Donat, John Laurie & Peggy Ashcroft
When Hitchcock made The 39 Steps he talked about providing "good healthy, mental shake-ups" for audiences through "artificial means." But if the means were artificial, the shake-ups are real. They were also filled with the perverse fun of continually having the rug pulled out from under the need to have answers. (I have yet to find anyone able to explain credibly how the spies actually got into Hannay's apartment to kill Annabella. But who cares?) By the time Hannay is literally handcuffed to Pamela (Madeleine Carroll), yet another innocent bystander who ultimately comes to fall in love with him, we have pretty much forgotten the significance of "Mr Memory." Information isn't knowledge. What does linger as something approaching dramatic depth, however, is Hitchcock's portrayal of the Scottish farming couple that Hannay hides with before being chained to Pamela. The farmer (John Laurie), and his younger wife (Peggy Ashcroft) who hide him, are more deeply misbegotten than the contrived pairing of Hannay and Pamela. When the wife speaks to Richard of the world outside and what freedom there is to find, she speaks from a jail cell of the spirit from which she knows she'll never be free. (The farm couple here create reverberating echoes of a similar pairing later of R.G. Armstrong's Joshua Knudsen and his daughter Elsa played by Mariette Hartley in Sam Peckinpah's Ride the High Country where the dynamic was also filled with a Biblical retribution.) 

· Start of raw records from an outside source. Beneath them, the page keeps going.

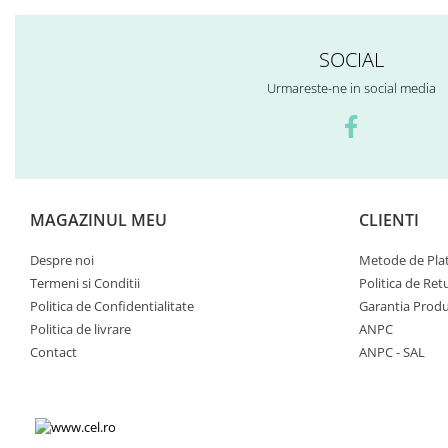
SOCIAL
Urmareste-ne in social media
MAGAZINUL MEU
CLIENTI
Despre noi
Metode de Pla
Termeni si Conditii
Politica de Ret
Politica de Confidentialitate
Garantia Produ
Politica de livrare
ANPC
Contact
ANPC - SAL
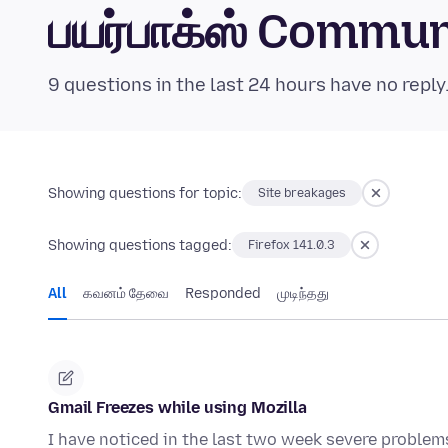
பயர்பாக்ஸ் Commu
9 questions in the last 24 hours have no reply
Showing questions for topic:
Site breakages
Showing questions tagged:
Firefox 141.0.3
All
கவனம் தேவை
Responded
முடிந்தது
Gmail Freezes while using Mozilla
I have noticed in the last two week severe problem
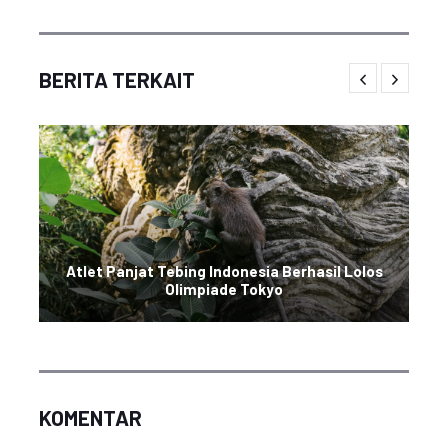
BERITA TERKAIT
Atlet Panjat Tebing Indonesia Berhasil Lolos
Olimpiade Tokyo
KOMENTAR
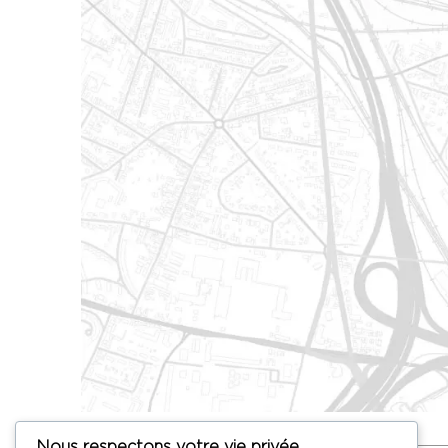
Nous respectons votre vie privée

Of course, you can see elements of The 39 Steps in many other Hitchcock films to follow from the inferior Saboteur (1942) to the entertaining North by Northwest (1959). But The 39 Steps has a freshness all its own because it hasn't turned into its own formula yet. Hitchcock's impulses in this movie feel both impudent and intuitive as if he had yet to become a master at his own game. He was still in the process of discovering it. Both Alfred Hitchcock and Charlie Chaplin would cast large shadows across film history, in many ways, due to the high quality of these two pictures. Watching them again, you can feel the excitement of territory opening up to many possible frontiers. But the price of that acclaim also made it impossible for both men to truly escape their own shadow.

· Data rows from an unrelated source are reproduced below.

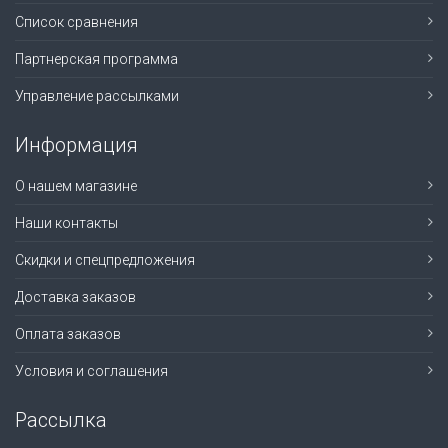
Список сравнения
Партнерская программа
Управление рассылками
Информация
О нашем магазине
Наши контакты
Скидки и спецпредложения
Доставка заказов
Оплата заказов
Условия и соглашения
Рассылка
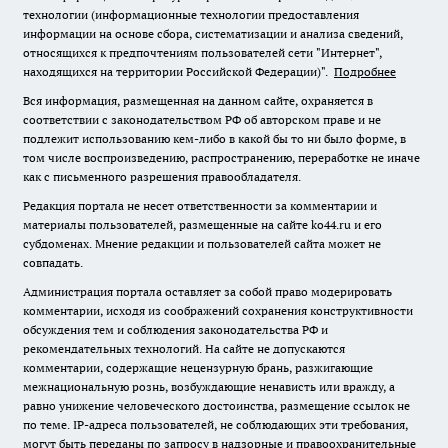
технологии (информационные технологии предоставления
информации на основе сбора, систематизации и анализа сведений,
относящихся к предпочтениям пользователей сети "Интернет",
находящихся на территории Российской Федерации)".
Подробнее
Вся информация, размещенная на данном сайте, охраняется в
соответствии с законодательством РФ об авторском праве и не
подлежит использованию кем-либо в какой бы то ни было форме, в
том числе воспроизведению, распространению, переработке не иначе
как с письменного разрешения правообладателя.
Редакция портала не несет ответственности за комментарии и
материалы пользователей, размещенные на сайте ko44.ru и его
субдоменах. Мнение редакции и пользователей сайта может не
совпадать.
Администрация портала оставляет за собой право модерировать
комментарии, исходя из соображений сохранения конструктивности
обсуждения тем и соблюдения законодательства РФ и
рекомендательных технологий. На сайте не допускаются
комментарии, содержащие нецензурную брань, разжигающие
межнациональную рознь, возбуждающие ненависть или вражду, а
равно унижение человеческого достоинства, размещение ссылок не
по теме. IP-адреса пользователей, не соблюдающих эти требования,
могут быть переданы по запросу в надзорные и правоохранительные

(*The Gold Rush comes in a special two-DVD special edition. Disc one has a new high definition restoration of the 1942 version, plus the reconstructed original 1925 film in 5.1 surround sound. It also uses a newly recorded adaptation of Chaplin's original score from the 1942 picture. There's a new audio commentary for the 1925 film by Chaplin biographer Jeffrey Vance. Disc two features three engaging programs including Presenting The Gold Rush which has filmmaker Kevin Brownlow and Jeffrey Vance discussing the restoration of the 1925 original; A Time of Innovation: Visual Effects in The Gold Rush with effects specialist Craig Barron and Chaplin cinematographer Roland Totheroh; and Music by Charles Chaplin, featuring conductor and composer Timothy Brock; Chaplin Today: The Gold Rush is a short documentary by filmmaker Idrissa Ouedraogo. The Gold Rush DVD also contains a new essay on the film by critic Luc Sante as well as James Agee's review in The Nation of the 1942 release.*)

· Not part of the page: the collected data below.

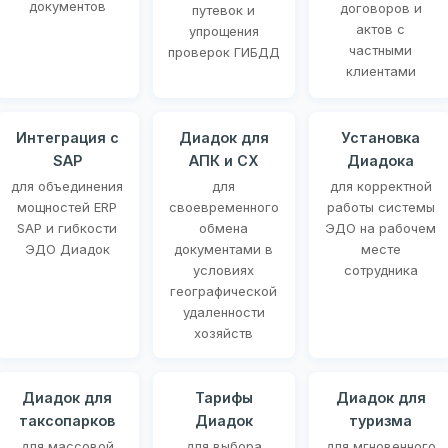
документов
договоров и
путевок и
актов с
упрощения
частными
проверок ГИБДД
клиентами
Интеграция с
Диадок для
Установка
SAP
АПК и СХ
Диадока
для объединения
для
для корректной
мощностей ERP
своевременного
работы системы
SAP и гибкости
обмена
ЭДО на рабочем
ЭДО Диадок
документами в
месте
условиях
сотрудника
географической
удаленности
хозяйств
Диадок для
Тарифы
Диадок для
таксопарков
Диадок
туризма
для массовой
для выбора
для мгновенного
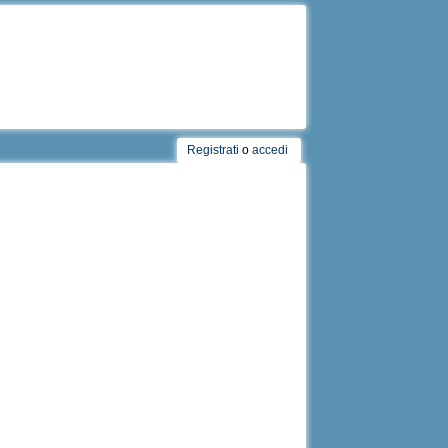
Registrati
o
accedi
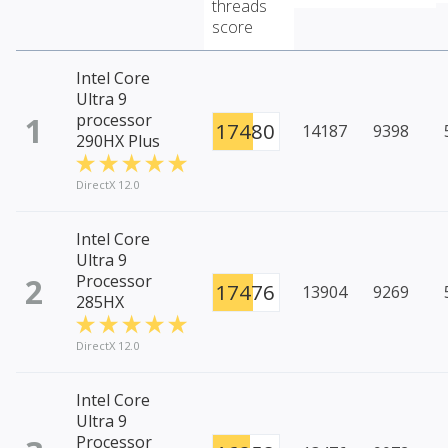
threads
score
Intel Core
Ultra 9
1
processor
17480
14187
9398
290HX Plus
DirectX 12.0
Intel Core
Ultra 9
2
Processor
17476
13904
9269
285HX
DirectX 12.0
Intel Core
Ultra 9
Processor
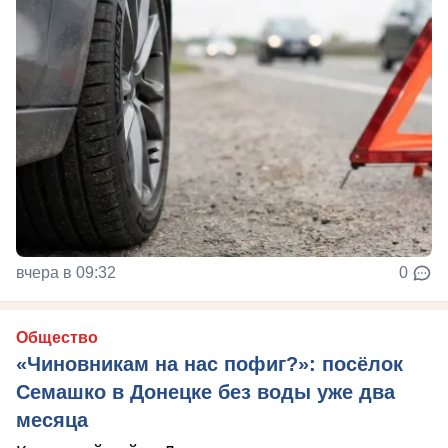
вчера в 09:32
0
Общество
«Чиновникам на нас пофиг?»: посёлок
Семашко в Донецке без воды уже два
месяца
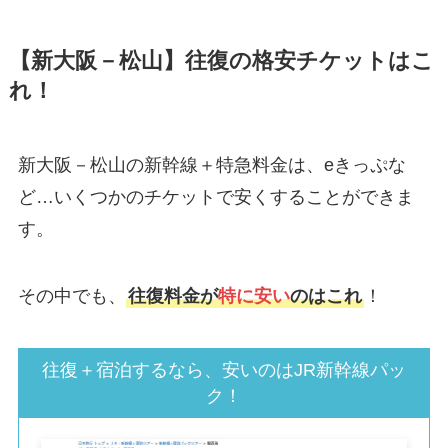
【新大阪－松山】往復の格安チケットはこ
れ！
新大阪－松山の新幹線＋特急料金は、eきっぷな
ど…いくつかのチケットで安くすることができま
す。
その中でも、
往復料金が
特に安い
のはこれ
！
往復＋宿泊するなら、安いのはJR新幹線パッ
ク！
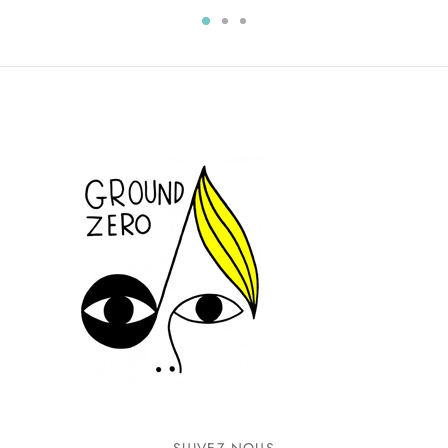
SUIVEZ-NOUS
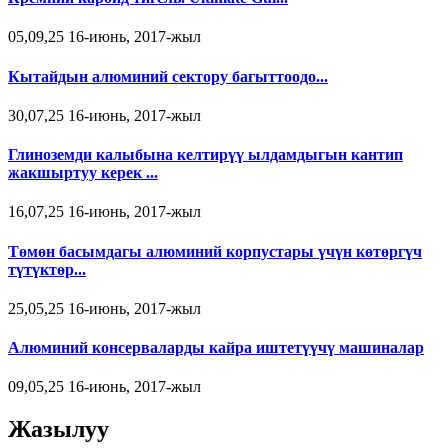
05,09,25 16-июнь, 2017-жыл
Кытайдын алюминий сектору багыттоодо...
30,07,25 16-июнь, 2017-жыл
Глиноземди калыбына келтирүү ылдамдыгын кантип
жакшыртуу керек ...
16,07,25 16-июнь, 2017-жыл
Төмөн басымдагы алюминий корпустары үчүн көтөргүч
түтүктөр...
25,05,25 16-июнь, 2017-жыл
Алюминий консерваларды кайра иштетүүчү машиналар
09,05,25 16-июнь, 2017-жыл
Жазылуу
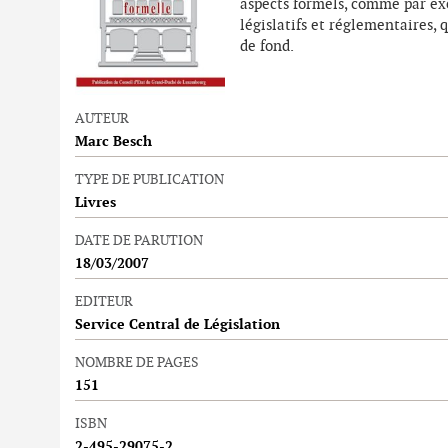
aspects formels, comme par ex
législatifs et réglementaires, 
de fond.
AUTEUR
Marc Besch
TYPE DE PUBLICATION
Livres
DATE DE PARUTION
18/03/2007
EDITEUR
Service Central de Législation
NOMBRE DE PAGES
151
ISBN
2-495-29075-2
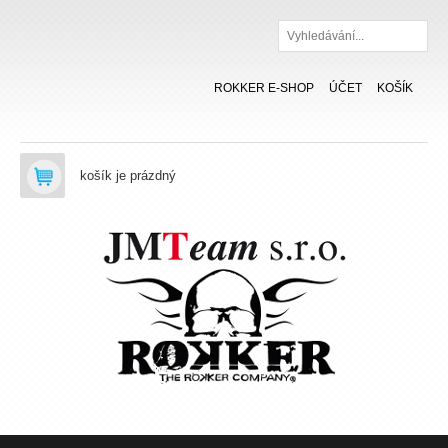
Hledat
ROKKER E-SHOP
ÚČET
KOŠÍK
košík je prázdný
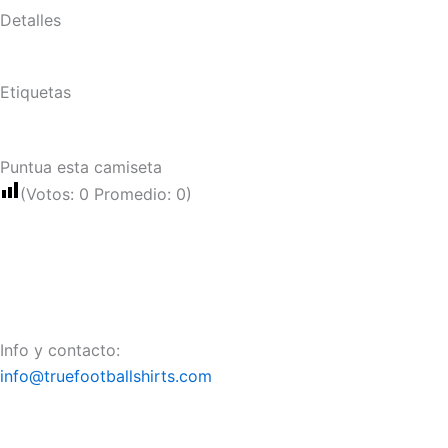
Detalles
Etiquetas
Puntua esta camiseta
(Votos:
0
Promedio:
0
)
Info y contacto:
info@truefootballshirts.com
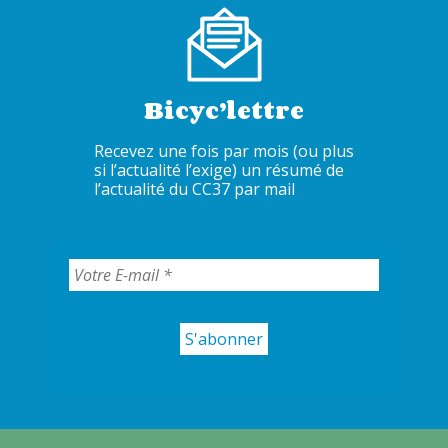
Bicyc’lettre
Recevez une fois par mois (ou plus
si l’actualité l’exige) un résumé de
l’actualité du CC37 par mail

(*The 39 Steps simply shimmers in its new high-definition digital restoration. The disc also includes audio commentary by Hitchcock scholar Marian Keane. There's a 2000 documentary, Hitchcock: The Early Years, which covers his prewar career in Britain, plus a fascinating interview with Hitchcock from a 1966 television program conducted by British broadcaster Mike Scott. You can hear the complete 1937 broadcast of The 39 Steps starring Robert Montgomery and Ida Lupino which was done for the Lux Radio Theatre and there are also audio excerpts from Francois Truffaut's 1962 interviews with Hitchcock. The disc also contains a lively and insightful essay on the film by Scottish writer and filmmaker David Cairns.*)

– Kevin Courrier is a writer/broadcaster, film critic, teacher and author (Dangerous Kitchen: The Subversive World of Zappa). His forthcoming book is Reflections in the Hall of Mirrors: American Movies and the Politics of Idealism. With John Corcelli, Courrier is currently working on another radio documentary for CBC Radio's Inside the Music called The Other Me: The Avant-Garde Music of Paul McCartney.